Arc 2: Chapter 21: Thorned Wisdom
I paid the castle smith to fix my armor. She had to use ordinary steel, which looked odd with the shadowy elf-iron links. The smith, a gnarled old woman with ashy gray hair and arms near thick as mine, kept grumbling about how sacrilegious it was to do such patchwork repairs to Sidhe work. Finally, after some cajoling, she ended up using an engraved iron plate as the centerpiece of the repair, mostly covering the mismatched metal, making it look like a deliberate touch.
I liked it. It made the hauberk look less uniformly black, adding a small flare. I hadn’t gone for aesthetic in my gear since I’d been in the peerage, and part of me had missed those indulgences.
I paid her well, thanked her, and quietly hoped whatever penance she assigned herself wouldn’t be too harsh. That done, I made my way to the stables to meet Emma, passing through an inner courtyard of the keep. True to their aesthetic, House Hunting had turned it into a small wood, shadowing the interior with trees. I imagined an invading force would find the effect uncanny, and find many sharp spears waiting for them in the shadows.
A figure lurking beneath one of those trees stopped me. “Master Alken. Out late, are we?”
I paused, instinctively reaching for the dagger beneath my cloak. I didn’t draw it, only assured myself I could. “Ser Lydia,” I greeted the Hunting bannerwoman who stepped out of the shade. I hadn’t noticed her, which unnerved me.
She still wore her brassy armor, with a breastplate reinforced with scale and a leather coat more reminiscent of a woodsman’s than a soldier’s. She no longer wore a helm, however, giving me my first good look at her face. She approached middle age, with a narrow face and thin lips, pale brown eyes bright in the dim light. A blistering mark covered the lower portion of one cheek, pulling at the corner of her mouth. It would probably remain as a nasty scar, a reminder of Jon Orley’s wrath.

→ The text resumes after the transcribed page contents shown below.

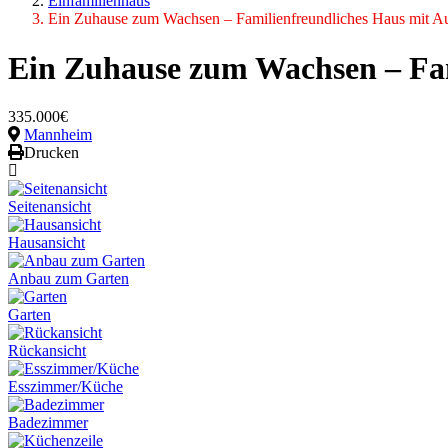
Einfamilienhaus
Ein Zuhause zum Wachsen – Familienfreundliches Haus mit A
Ein Zuhause zum Wachsen – Fam
335.000€
Mannheim
Drucken
Seitenansicht
Hausansicht
Anbau zum Garten
Garten
Rückansicht
Esszimmer/Küche
Badezimmer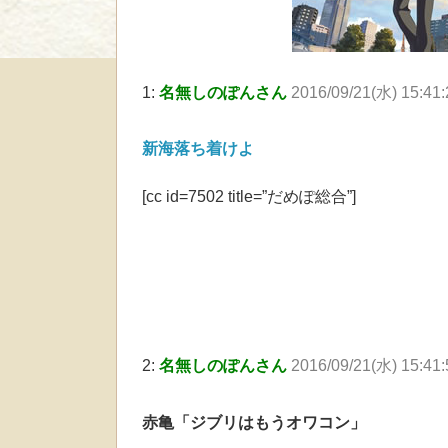
1:
名無しのぽんさん
2016/09/21(水) 15:41
新海落ち着けよ
[cc id=7502 title=”だめぽ総合”]
2:
名無しのぽんさん
2016/09/21(水) 15:41
赤亀「ジブリはもうオワコン」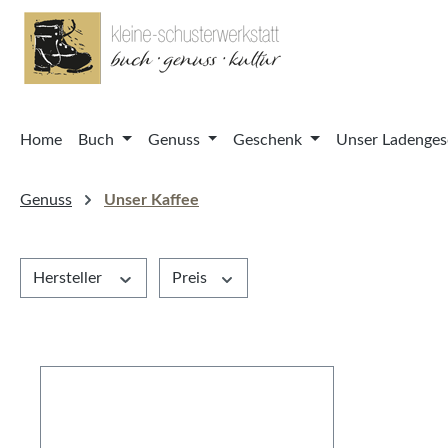
springen
Zur Hauptnavigation springen
Home
Buch
Genuss
Geschenk
Unser Ladenges
Genuss
Unser Kaffee
Hersteller
Preis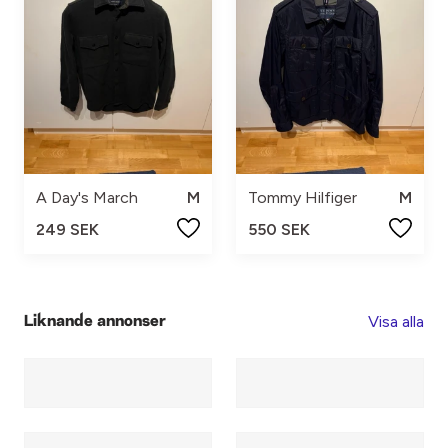
A Day's March
M
Tommy Hilfiger
M
249 SEK
550 SEK
Visa alla
Liknande annonser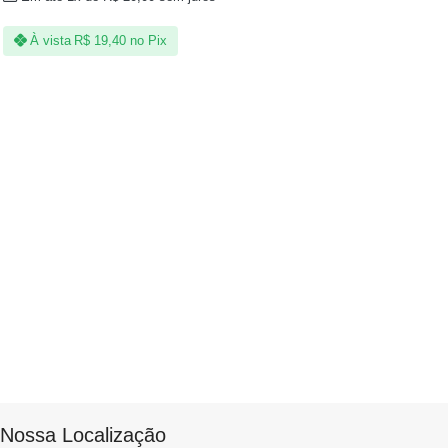
À vista
R$
19,40
no Pix
Nossa Localização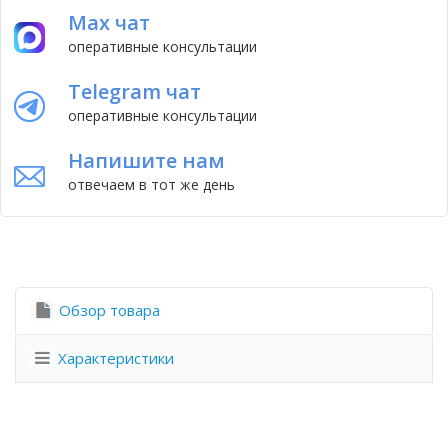
Max чат
оперативные консультации
Telegram чат
оперативные консультации
Напишите нам
отвечаем в тот же день
Обзор товара
Характеристики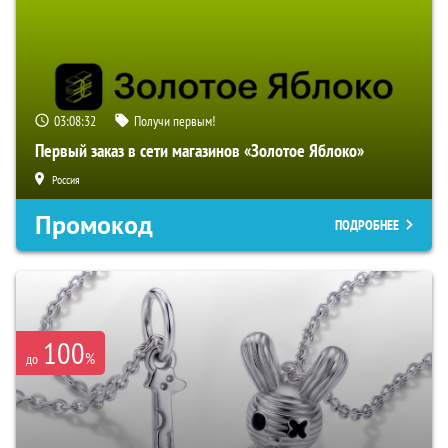
03:08:31
Получи первым!
Первый заказ в сети магазинов «Золотое Яблоко»
Россия
Промокод
ПОДРОБНЕЕ
100
%
до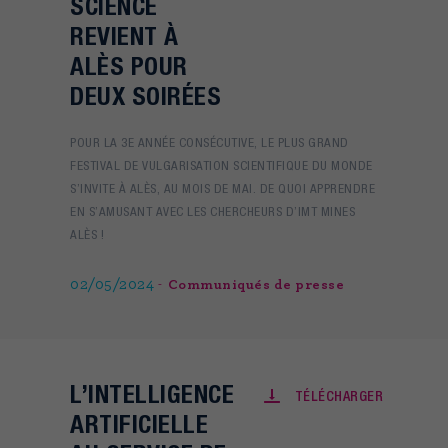
SCIENCE
REVIENT À
ALÈS POUR
DEUX SOIRÉES
POUR LA 3E ANNÉE CONSÉCUTIVE, LE PLUS GRAND
FESTIVAL DE VULGARISATION SCIENTIFIQUE DU MONDE
S’INVITE À ALÈS, AU MOIS DE MAI. DE QUOI APPRENDRE
EN S’AMUSANT AVEC LES CHERCHEURS D’IMT MINES
ALÈS !
02/05/2024
Communiqués de presse
L’INTELLIGENCE
TÉLÉCHARGER
ARTIFICIELLE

“If you intend to depart without being noticed,” the knight said, her tone politely neutral, “you should know that most of this fiefdom’s soldiery have very good night vision. Old blessings from the fae-folk who lived in this land in past times.”
She tapped a gloved finger under one wolfish eye.
I let out a small laugh, more a sound of tension breaking than humor. “Right. Should have guessed. That Gors fellow looked like he had some erkish blood in him. You even have a town called Orcswell.”
Lyda sneered at the name. “I’m half certain Gors himself is a changeling — some parents keep them, rather than leaving them in the wilds as they should. But I digress. You are leaving us?”
The way she said it made me guess she’d assumed I planned to abandon them. “I’m not fleeing,” I said, too hastily. Lydia only lifted a dark brown eyebrow.